Throughout his four years in the wilderness he was haunted with thoughts of how he could have won over the lost voters. On re-election he became the most assiduous MP. Lost causes were pursued and unreasonable requests answered promptly. Nothing was too much to please his voters.
The eternal grind of suffering fools gladly became a strain. To preserve his sanity, he took to writing a patient letter to the incurable moaners and a second letter for his own pleasure. He ventilated his wrath in the second letter, then destroyed it.
Heroically suffocating his anger, he wrote to one constituent:
‘Of course I will take up this important matter once again.
Although the last 12 replies I have had have been disappointing, there is no reason to believe that they may now not have a different view. May I add that I greatly admire your single-minded persistence and your refusal to be fobbed off.
As soon as I receive a reply I will contact you again.
He sublimated his rage with a second letter:
What in the name of Satan is wrong with you ?
Twelve times I have taken up your futile idiotic complaint. The first six replies carefully explained that you not have a snowball's chance in hell of getting any satisfaction.

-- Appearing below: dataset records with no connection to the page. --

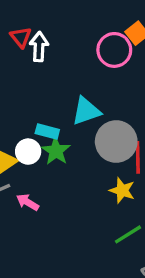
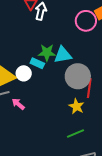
green star: (56, 151) -> (47, 53), moved, turned 30

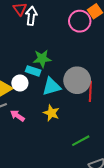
cyan triangle: (63, 55) -> (51, 87), moved
yellow star: (76, 106) -> (51, 113), moved

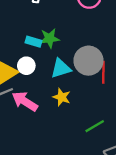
cyan rectangle: (33, 71) -> (33, 42), moved
pink arrow: (17, 116) -> (25, 101), size x1.6

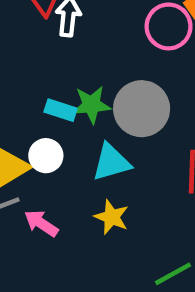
gray circle: (88, 61) -> (142, 109), moved
pink arrow: (25, 101) -> (41, 223), size x0.7

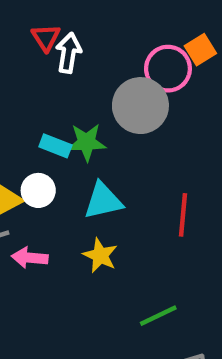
gray circle: (142, 109) -> (140, 106), moved
pink arrow: (41, 223) -> (30, 258), turned -32

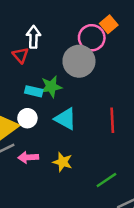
red triangle: (46, 38) -> (20, 55), moved
cyan triangle: (103, 201) -> (65, 119), turned 50
yellow star: (100, 255) -> (63, 162), moved

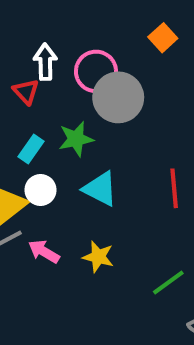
pink circle: (92, 38) -> (96, 71), moved
cyan rectangle: (34, 91) -> (31, 149), moved, turned -66
pink arrow: (28, 157) -> (44, 252), turned 36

No court in the land will believe that you suffered trauma and deserve compensation because a postman gave you a ‘funny look.’
I know that we live in an age of compensation culture, but your moan is transparently bogus and fraudulent. Can’t you find something useful to fill your empty life with instead of plaguing me with your snivelling whining.
Writing the second letter made him feel good. He was so satisfied that he absent-mindedly printed both letters. The next day his secretary sent the second off to the constituent. A writ was a real possibility from a constituent who had now found a far more promising cause for complaint.